Лицо Антона Васильевича изобразило удивление.
– Как вы не сообразительны! Ну, я хочу обмануть бабушку, уверить ее, что день рождения прошел, опасность миновала, и пора выходить из своей занавешенной спальни. Она потеряла счет дням в полутемноте… когда она спит, мы переводим часы… Она верит. Она думает, что десятое марта уже прошло.
– И что же, еще не поправляется?
– Не очень.
– Значит, это не самовнушение.
Лия Павловна просительно взглянула на Белогорова и произнесли с волнением:
– Вот мы и увидим. Это не проба, но дело идет о жизни бабушки, которую мы все так любим. Знаете, хватаешься за соломинку. Доктор ведь сказал, что у неё нет особенной болезни, она просто слаба и сама себя убивает предчувствиями.
– Конечно, будем надеяться, что всё обойдется хорошо. Старушка поверит и поправится.
Антон Васильевич утешал Лию как-то равнодушно, будто думая о другом, но она, казалось, тоже не очень обращала внимание на утешения Белокурова. Если нельзя было догадаться, о чём задумалась девушка, то гость отчасти выдал своя мысли, вдруг спросив:
– Ну, что же, Лия Павловна, вы еще не узнали, что находится в шкатулке Настасьи Петровны?

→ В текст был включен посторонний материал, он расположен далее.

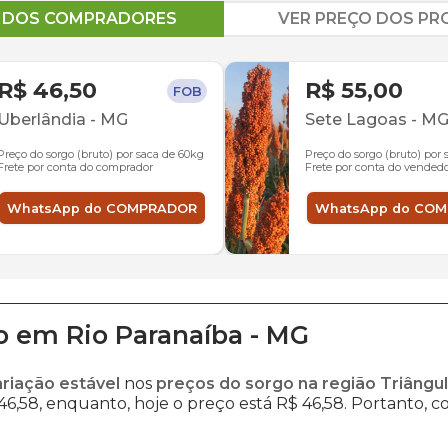
O DOS COMPRADORES
VER PREÇO DOS P
R$ 46,50
R$ 55,00
FOB
Uberlândia
-
MG
Sete Lagoas
-
M
Preço do sorgo (bruto) por saca de 60kg
Preço do sorgo (bruto) por
Frete por conta do comprador
Frete por conta do vended
WhatsApp do COMPRADOR
WhatsApp do CO
o
em
Rio Paranaíba
-
MG
ariação estável
nos
preços do sorgo na região Triângul
6,58, enquanto, hoje o preço está R$ 46,58. Portanto, co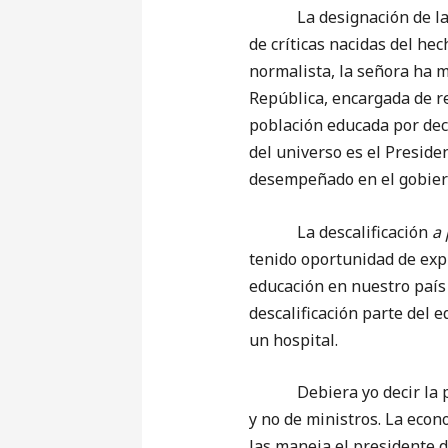
La designación de la seño
de críticas nacidas del he
normalista, la señora ha m
República, encargada de re
población educada por dec
del universo es el Preside
desempeñado en el gobiern
La descalificación
a 
tenido oportunidad de exp
educación en nuestro país
descalificación parte del
un hospital.
Debiera yo decir la pero
y no de ministros. La econ
las maneja el presidente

– Нет, откуда же, – ответила, не оживляясь, Лия, потом заметила: – если бы меня так не огорчила болезнь бабушки, я бы могла найти, что нет худа без добра. С некоторых пор дядя и тетя страшно изменились ко мне. Я ничего не говорю, они всегда были очень милы и родственны по отношению ко мне, но эти дни меня даже трогает их заботливость и предупредительность. Если бы я сама не была расстроена, меня бы поразила такая перемена.
– Да? вот видите! – неопределенно заметил Антон Васильевич и, не дожидаясь ответа, продолжал более определенно:
– Может быть, они что-нибудь знают и считают вас богатой наследницей?

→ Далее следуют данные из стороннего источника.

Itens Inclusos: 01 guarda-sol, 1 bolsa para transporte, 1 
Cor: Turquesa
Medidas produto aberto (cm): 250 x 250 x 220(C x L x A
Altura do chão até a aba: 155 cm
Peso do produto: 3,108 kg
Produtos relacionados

Лия сделала брезгливую гримасу, пожав плечами. Антон Васильевич взял тихонько руку девушки и нажал другим тоном:
– Вы не думали, о чём я вам говорил?
– Я что-то не помню, чтобы вы мне говорили что-нибудь такое, о чём нужно было бы не забывать!
– А вы припомните!
– Решительно не знаю! Опять что-нибудь насчет бабушкиной шкатулки?

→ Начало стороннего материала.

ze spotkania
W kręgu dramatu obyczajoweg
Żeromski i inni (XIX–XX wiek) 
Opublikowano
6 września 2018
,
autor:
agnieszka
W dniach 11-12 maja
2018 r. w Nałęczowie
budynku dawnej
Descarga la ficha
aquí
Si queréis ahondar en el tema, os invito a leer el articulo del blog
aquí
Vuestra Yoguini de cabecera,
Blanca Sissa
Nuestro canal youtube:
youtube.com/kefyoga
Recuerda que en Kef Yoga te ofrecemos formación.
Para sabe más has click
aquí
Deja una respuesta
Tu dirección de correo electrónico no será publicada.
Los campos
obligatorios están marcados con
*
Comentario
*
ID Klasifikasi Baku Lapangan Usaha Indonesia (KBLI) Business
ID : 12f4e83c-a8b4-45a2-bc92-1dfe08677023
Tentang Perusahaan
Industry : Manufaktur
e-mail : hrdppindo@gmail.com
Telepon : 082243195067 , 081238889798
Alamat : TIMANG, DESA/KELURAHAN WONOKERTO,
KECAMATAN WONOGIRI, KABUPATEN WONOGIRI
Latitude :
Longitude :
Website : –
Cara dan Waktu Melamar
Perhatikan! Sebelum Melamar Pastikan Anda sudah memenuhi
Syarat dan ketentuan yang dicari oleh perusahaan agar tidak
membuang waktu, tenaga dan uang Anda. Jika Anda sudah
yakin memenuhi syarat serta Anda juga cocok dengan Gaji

– Нет, насчет моих чувств к вам.
– Боже мой! но ведь а л же, Антон Васильевич, знаете меня чуть не с колыбели!
– Так что же? Разве это обстоятельство делает невозможным чувство любви?
– Я не это хотела сказать. Но как-то странно: знаете меня чуть не пятнадцать лет и вдруг сейчас только заметили, что любите меня. Это смешно!
– Может быть, и смешно. Но прежде вы были девочкой, ребенком, теперь же выросли и можете выслушивать подобные признания. И потом…
– Что потом? – с живостью подхватила Лия и не без лукавства добавила:
– Теперь я богатая наследница? Видите, как опасно приписывать другим низкие побуждения? Обвинение сейчас же может обратиться на вашу собственную голову. Я шучу, конечно, Антон Васильевич, и знаю, что вы – человек благородный и вполне уважаемый. Я привыкла к вам, верю, что и вы расположены ко мне, имели время меня рассмотреть, но разве этого достаточно для любви?